Carty adds that trial counsel was ineffective for failing to investigate and present mitigating evidence showing that she was the victim of a rape and that she became pregnant as a result of that rape, birthed a child, gave it up for adoption, and now suffers from chronic post-traumatic stress disorder as a result. Carty did not present this mitigation argument to the district court. See Carty Federal Habeas, No. 06-614, slip op. at 88. At most, she argued that her rape was a justification for why she was uncooperative with trial counsel. Thus, Carty has abandoned this line of argument. See Johnson v. Puckett, 176 F.3d 809, 814 (5th Cir. 1999) ("We have repeatedly held that a contention not raised by a habeas petitioner in the district court cannot be considered for the first time on appeal from that court's denial of habeas relief.").

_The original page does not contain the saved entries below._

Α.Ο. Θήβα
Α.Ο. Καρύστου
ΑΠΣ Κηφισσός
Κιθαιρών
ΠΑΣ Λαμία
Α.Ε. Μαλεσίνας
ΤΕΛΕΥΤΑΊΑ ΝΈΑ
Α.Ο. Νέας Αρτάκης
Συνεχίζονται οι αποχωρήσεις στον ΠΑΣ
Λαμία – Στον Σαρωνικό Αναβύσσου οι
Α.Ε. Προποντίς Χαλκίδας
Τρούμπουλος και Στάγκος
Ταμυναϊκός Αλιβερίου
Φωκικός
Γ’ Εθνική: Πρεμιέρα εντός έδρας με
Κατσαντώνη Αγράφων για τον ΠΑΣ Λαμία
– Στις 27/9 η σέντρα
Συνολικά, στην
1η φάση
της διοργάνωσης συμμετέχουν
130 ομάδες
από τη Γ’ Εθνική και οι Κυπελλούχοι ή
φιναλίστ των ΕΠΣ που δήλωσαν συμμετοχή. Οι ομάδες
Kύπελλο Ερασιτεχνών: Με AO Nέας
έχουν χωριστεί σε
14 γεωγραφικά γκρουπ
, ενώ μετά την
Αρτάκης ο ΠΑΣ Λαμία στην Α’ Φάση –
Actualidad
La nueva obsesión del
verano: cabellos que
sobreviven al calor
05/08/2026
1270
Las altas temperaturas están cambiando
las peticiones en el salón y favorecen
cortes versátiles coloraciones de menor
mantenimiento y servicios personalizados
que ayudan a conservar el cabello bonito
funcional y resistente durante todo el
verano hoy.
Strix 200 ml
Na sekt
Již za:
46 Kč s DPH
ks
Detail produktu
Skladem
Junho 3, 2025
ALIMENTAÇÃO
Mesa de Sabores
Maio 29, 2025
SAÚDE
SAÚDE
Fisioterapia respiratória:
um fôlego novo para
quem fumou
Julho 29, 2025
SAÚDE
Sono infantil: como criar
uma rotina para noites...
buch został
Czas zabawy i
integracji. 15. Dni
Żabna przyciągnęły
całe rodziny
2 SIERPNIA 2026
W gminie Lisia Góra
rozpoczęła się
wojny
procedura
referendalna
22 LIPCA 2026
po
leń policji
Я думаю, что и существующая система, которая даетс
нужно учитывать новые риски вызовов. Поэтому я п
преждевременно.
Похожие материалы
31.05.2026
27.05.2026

Even if Carty did not abandon this claim, she has not shown either deficient performance or prejudice. Carty did not inform trial counsel that she gave birth to a child that was conceived as a result of rape. And, the jury heard testimony and argument about her rape and resulting child birth, even as it related to mitigation. For example, after Dr. Brown testified that she informed him about the rape, trial counsel stated during closing arguments:
Linda Carty, according to the report by Dr. Brown — you may say, as far as mitigating goes, you may ask yourself, "You know what, I wonder if the fact that she reported that she gave birth to a child that was the result of a sexual assault and gave that up for adoption, if that may have triggered something to cause her to do what she did?" I mean, it could be anything from any source whatsoever. And the law does not require that you leave your common sense out there on the courthouse steps.
Finally, Carty argues that trial counsel ineffectively prepared Dr. Brown for testimony and cross-examination about Carty's future dangerousness during the punishment phase. Because neither we nor the district court granted Carty a COA on this issue, we lack jurisdiction to consider this claim. See 28 U.S.C. § 2253(c); Sonnier v. Johnson, 161 F.3d 941, 946 (5th Cir. 1998) ("Compliance with the COA requirement of 28 U.S.C. § 2253(c) is jurisdictional. . . .").
C. Denial of An Evidentiary Hearing
Lastly, Carty argues that the district court abused its discretion by denying her request for an evidentiary hearing on the exhaustion issue. Having considered Carty's proffer in connection with that request, we perceive no abuse of discretion in the district court's ruling. See Schriro v. Landrigan, 550 U.S. 465, 474, 127 S.Ct. 1933, 167 L.Ed.2d 836 (2007) ("In deciding whether to grant an evidentiary hearing, a federal court must consider whether such a hearing could enable an applicant to prove the petition's factual allegations, which, if true, would entitle the applicant to federal habeas relief.").
IV. CONCLUSION
For the above-stated reasons, we AFFIRM the district court's judgment.